BEGIN Input
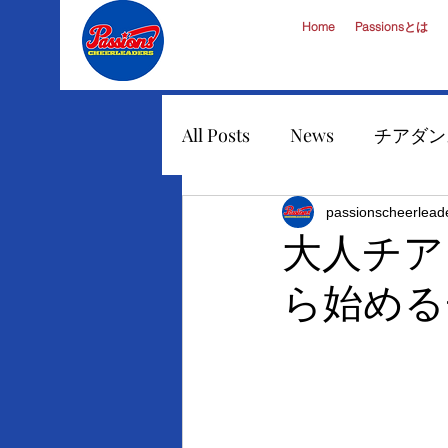
Home
Passionsとは
All Posts
News
チアダン
チアダンス
イベント出
passionscheerlead
大人チア
ら始める
チアリーダー派遣
チア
END Input
- [Required work]:
Would you mind returning each entry above word for word, skipping the images?

- [Result for this task]:
Home
Passionsとは
All Posts
News
チアダン
チアダンス
イベント出
passionscheerlead
大人チア
ら始める
チアリーダー派遣
チア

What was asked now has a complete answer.